=== Section Start ===

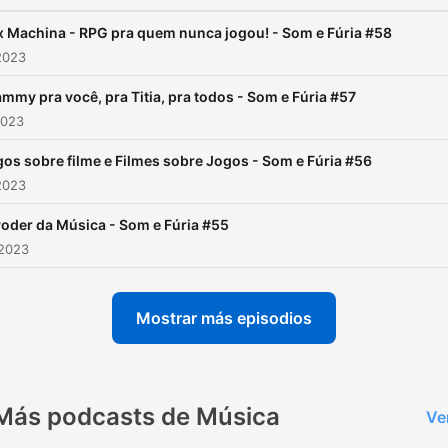
 Machina - RPG pra quem nunca jogou! - Som e Fúria #58
2023
mmy pra você, pra Titia, pra todos - Som e Fúria #57
2023
os sobre filme e Filmes sobre Jogos - Som e Fúria #56
2023
oder da Música - Som e Fúria #55
 2023
Mostrar más episodios
Más podcasts de Música
Ve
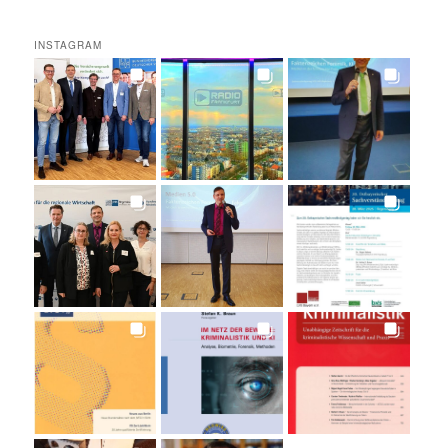
INSTAGRAM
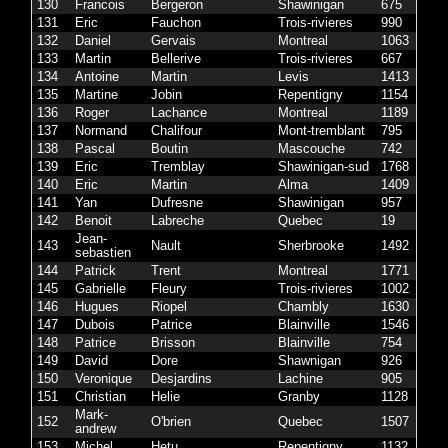
130
Francois
Bergeron
Shawinigan
675
131
Eric
Fauchon
Trois-rivieres
990
132
Daniel
Gervais
Montreal
1063
133
Martin
Bellerive
Trois-rivieres
667
134
Antoine
Martin
Levis
1413
135
Martine
Jobin
Repentigny
1154
136
Roger
Lachance
Montreal
1189
137
Normand
Chalifour
Mont-tremblant
795
138
Pascal
Boutin
Mascouche
742
139
Eric
Tremblay
Shawinigan-sud
1768
140
Eric
Martin
Alma
1409
141
Yan
Dufresne
Shawinigan
957
142
Benoit
Labreche
Quebec
19
Jean-
143
Nault
Sherbrooke
1492
sebastien
144
Patrick
Trent
Montreal
1771
145
Gabrielle
Fleury
Trois-rivieres
1002
146
Hugues
Riopel
Chambly
1630
147
Dubois
Patrice
Blainville
1546
148
Patrice
Brisson
Blainville
754
149
David
Dore
Shawnigan
926
150
Veronique
Desjardins
Lachine
905
151
Christian
Helie
Granby
1128
Mark-
152
O'brien
Quebec
1507
andrew
153
Michel
Hetu
Repentigny
1132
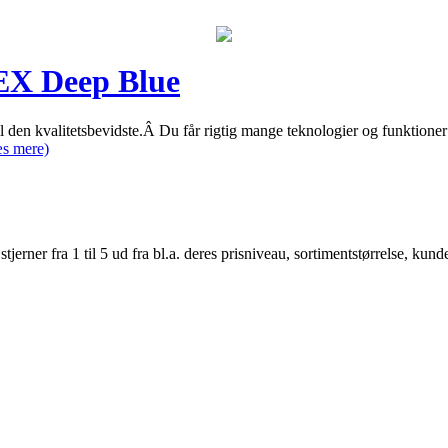
EX Deep Blue
en kvalitetsbevidste.Â Du får rigtig mange teknologier og funktioner i
s mere)
er fra 1 til 5 ud fra bl.a. deres prisniveau, sortimentstørrelse, kunde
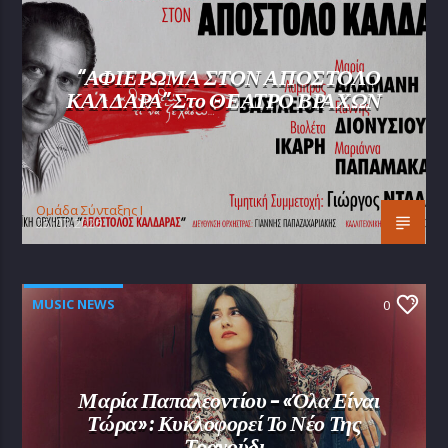
“ΑΦΙΕΡΩΜΑ ΣΤΟΝ ΑΠΟΣΤΟΛΟ
ΚΑΛΔΑΡΑ” Στο ΘΕΑΤΡΟ ΒΡΑΧΩΝ
Oμάδα Σύνταξης Ι
25/07/2026
MUSIC NEWS
0
Μαρία Παπαλεοντίου – «Όλα Είναι
Τώρα»: Κυκλοφορεί Το Νέο Της
Τραγούδι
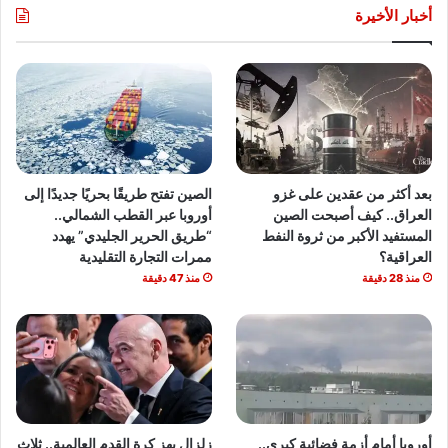
أخبار الأخيرة
بعد أكثر من عقدين على غزو
الصين تفتح طريقًا بحريًا جديدًا إلى
العراق.. كيف أصبحت الصين
أوروبا عبر القطب الشمالي..
المستفيد الأكبر من ثروة النفط
“طريق الحرير الجليدي” يهدد
العراقية؟
ممرات التجارة التقليدية
منذ 28 دقيقة
منذ 47 دقيقة
أوروبا أمام أزمة فضائية كبرى..
زلزال يهز كرة القدم العالمية.. ثلاث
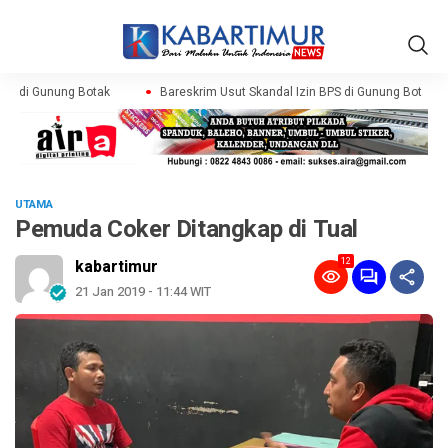
PS di Gunung Botak
Bareskrim Usut Skandal Izin BPS di Gunung Botak
UTAMA
Pemuda Coker Ditangkap di Tual
12
kabartimur
21 Jan 2019 - 11:44 WIT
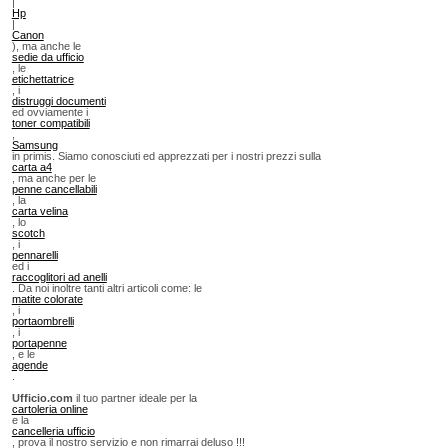
|
Hp
|
Canon
), ma anche le
sedie da ufficio
, le
etichettatrice
, i
distruggi documenti
ed ovviamente i
toner compatibili
,
Samsung
in primis. Siamo conosciuti ed apprezzati per i nostri prezzi sulla
carta a4
, ma anche per le
penne cancellabili
, la
carta velina
, lo
scotch
, i
pennarelli
ed i
raccoglitori ad anelli
. Da noi inoltre tanti altri articoli come: le
matite colorate
, i
portaombrelli
, i
portapenne
, e le
agende
.
Ufficio.com
il tuo partner ideale per la
cartoleria online
e la
cancelleria ufficio
, prova il nostro servizio e non rimarrai deluso !!!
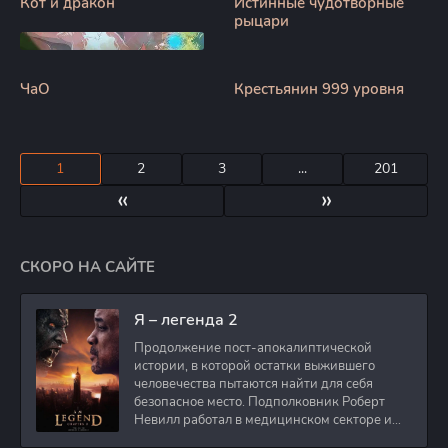
Кот и дракон
Истинные чудотворные
рыцари
ЧаО
Крестьянин 999 уровня
1
2
3
...
201
«
»
СКОРО НА САЙТЕ
Я – легенда 2
Продолжение пост-апокалиптической
истории, в которой остатки выжившего
человечества пытаются найти для себя
безопасное место. Подполковник Роберт
Невилл работал в медицинском секторе и
проживает в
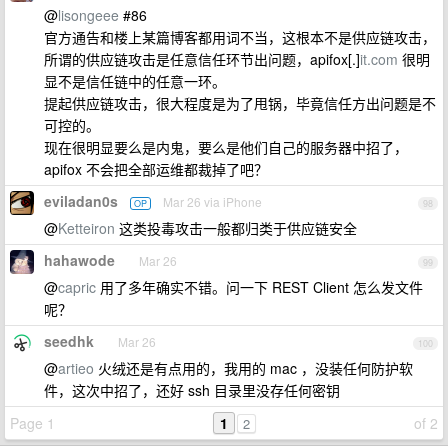
@
lisongeee
#86
官方通告和楼上某篇博客都用词不当，这根本不是供应链攻击，
所谓的供应链攻击是任意信任环节出问题，apifox[.]
it.com
很明
显不是信任链中的任意一环。
提起供应链攻击，很大程度是为了甩锅，毕竟信任方出问题是不
可控的。
现在很明显要么是内鬼，要么是他们自己的服务器中招了，
apifox 不会把全部运维都裁掉了吧？
eviladan0s
Mar 26 via iPhone
OP
98
@
Ketteiron
这类投毒攻击一般都归类于供应链安全
hahawode
Mar 26
99
@
capric
用了多年确实不错。问一下 REST Client 怎么发文件
呢？
seedhk
Mar 26
100
@
artieo
火绒还是有点用的，我用的 mac ，没装任何防护软
件，这次中招了，还好 ssh 目录里没存任何密钥
Page 1
1
of 2
2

=== Section End ===

Look through the records and gather every line containing "Gunung".

EXPECTED OUTPUT:
PS di Gunung Botak
Bareskrim Usut Skandal Izin BPS di Gunung Botak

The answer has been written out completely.